Nei molti anni trascorsi dalla nascita di questa Rubrica i libri recensiti venivano solitamente chiesti all’editore, che gentilmente ne inviava una copia per recensione. Il testo recensito andava poi ad arricchire la Biblioteca dell’Istituto. Da qualche tempo anche questo va cambiando. Per motivi economici e organizzativi – si sostiene – molti editori non inviano più la copia richiesta (talvolta, con poca correttezza, non rispondendo neppure alla mail che inviamo) o nella migliore delle ipotesi inviano il testo in forma digitale.

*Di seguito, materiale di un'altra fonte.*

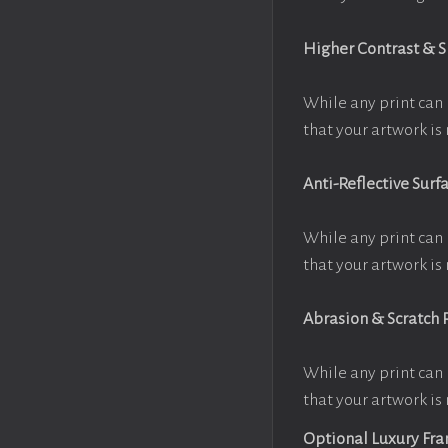
Higher Contrast & 
While any print can 
that your artwork is 
Anti-Reflective Surf
While any print can 
that your artwork is 
Abrasion & Scratch 
While any print can 
that your artwork is 
Optional Luxury Fr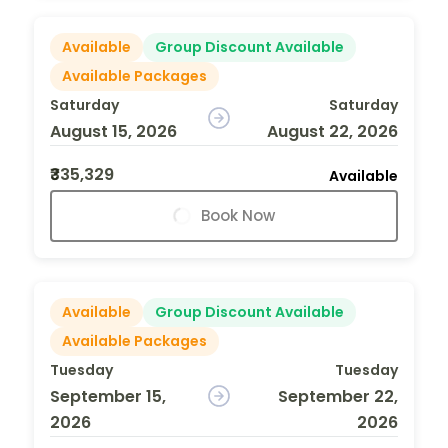
Available
Group Discount Available
Available Packages
Saturday
Saturday
August 15, 2026
August 22, 2026
₹335,329
Available
Book Now
Available
Group Discount Available
Available Packages
Tuesday
Tuesday
September 15,
September 22,
2026
2026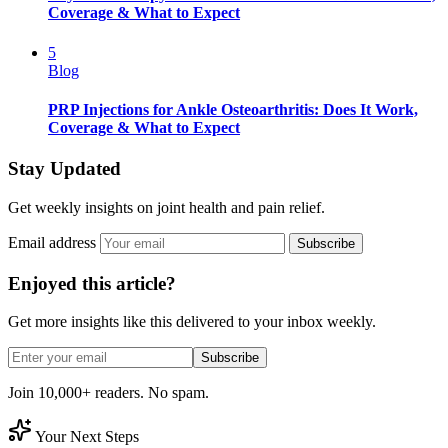
Coverage & What to Expect
5
Blog
PRP Injections for Ankle Osteoarthritis: Does It Work,
Coverage & What to Expect
Stay Updated
Get weekly insights on joint health and pain relief.
Email address
Subscribe
Enjoyed this article?
Get more insights like this delivered to your inbox weekly.
Subscribe
Join 10,000+ readers. No spam.
Your Next Steps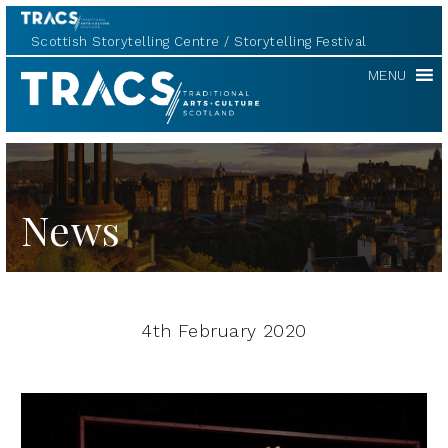
Scottish Storytelling Centre
Storytelling Festival
TRACS
MENU
News
4th February 2020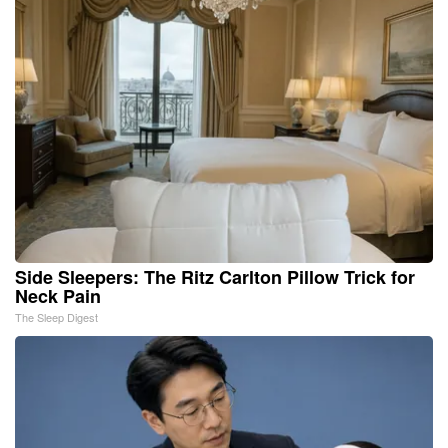
Side Sleepers: The Ritz Carlton Pillow Trick for
Neck Pain
The Sleep Digest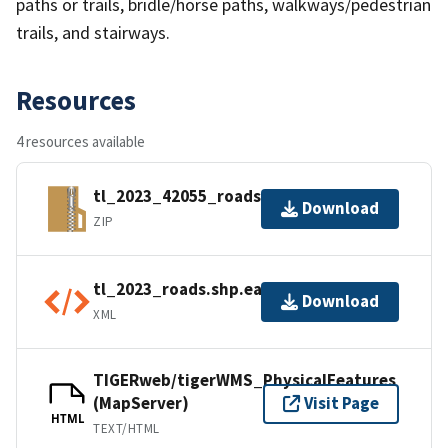
paths or trails, bridle/horse paths, walkways/pedestrian
trails, and stairways.
Resources
4 resources available
tl_2023_42055_roads.zip
Download
ZIP
tl_2023_roads.shp.ea.iso.xml
Download
XML
TIGERweb/tigerWMS_PhysicalFeatures
(MapServer)
Visit Page
HTML
TEXT/HTML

Sono soprattutto i grandi editori, quelli più affermati e prestigiosi, ad aver adottato il nuovo sistema. E’ stato così anche nel caso del libro qui sotto recensito, dopo lungo silenzio dell’editore e molte sollecitazioni da parte del curatore di questa Rubrica. Che alla fine ha ordinato il libro a spese proprie.
Il tempo dei padri
Bollati Boringhieri,
Torino 2024,
pp. 445, € 32,00
Dopo molta divulgazione “leggera”, dopo molti racconti di esperienze personali dei padri (utili e gradevoli, per carità), ecco un testo corposo e denso che ci riporta in ambito scientifico. L’autrice, docente emerita di Antropologia alla University of California (nel 2002 è stata inserita da “Discover” tra le 50 più influenti donne della scienza) è nota per i suoi studi sulla maternità. Questa volta affronta il versante dei padri e in particolare un aspetto nuovo, controverso e affascinante come quello dell’istinto maschile nella cura dei figli. Nel 1999, quando parlare di “istinto paterno” poteva suscitare ironia o addirittura ilarità, scrivevo sulle pagine di questo notiziario convinto che si dovesse ipotizzare un istinto alla paternità e suscitavo i commenti – favorevoli all’ipotesi – di due psicologhe dell’I.S.P., Maria Mirella D’Ippolito e Maria Elettra Cugini. E dunque mi sia consentita una certa soddisfazione nel leggere quanto afferma autorevolmente Hrdy, sulla base di molti studi e ricerche, ossia che la nuova concezione della paternità non è solo un fatto culturale ma implica una profonda trasformazione biologica che giustifica l’uso del termine “istinto”. La vicinanza intima e prolungata con i bambini – afferma Hrdy, confessando un grande stupore per la scoperta – attiva risposte a livello cerebrale, ormonale, neurologico … – molto simili a quelle delle madri. Viene così sconfessato un saldo e secolare stereotipo: i maschi sono biologicamente ed evolutivamente programmati per certe cose – competizione, lotta, procacciamento di risorse, dominio, autorità, carriera, successo… – le femmine per altre (gestazione, riproduzione, allevamento della prole, cure domestiche…).
Tutto il nocciolo del libro è in questa frase contenuta nell’Introduzione (dove, per inciso, si parla del “vacillare del patriarcato” e qui rimando all’Editoriale di questo numero): “La mia scoperta inattesa è che all’interno di ogni uomo si nasconde una ancestrale propensione alla cura che rende i maschi protettivi e autorevoli quanto la madre più devota”.
Un lungo e affascinante percorso, quello di Hrdy, che ha inizio nella preistoria e giunge fino ai “nuovi padri” con testimonianze etnografiche e con estese e documentate incursioni nel campo della primatologia, biologia (in particolare della nuova frontiera delle neuroscienze) psicologia e, naturalmente in quello della sua materia, l’antropologia.
Il linguaggio, come è tradizione di molte opere saggistiche americane, riveste un contenuto naturalmente rigoroso e documentato ma respinge quella verbosità accademica distaccata e magari un po’ supponente (quell’essere per “addetti ai lavori”, insomma) appannaggio, purtroppo, ancora di molti testi italiani, per affidarsi ad una familiarità che arriva a comprendere foto familiari dell’autrice e della sua famiglia.
Per concludere, un’opera di piacevole lettura che costituisce un importante aggiornamento scientifico su quanto credevamo di sapere sui padri e sulle loro potenzialità affettive.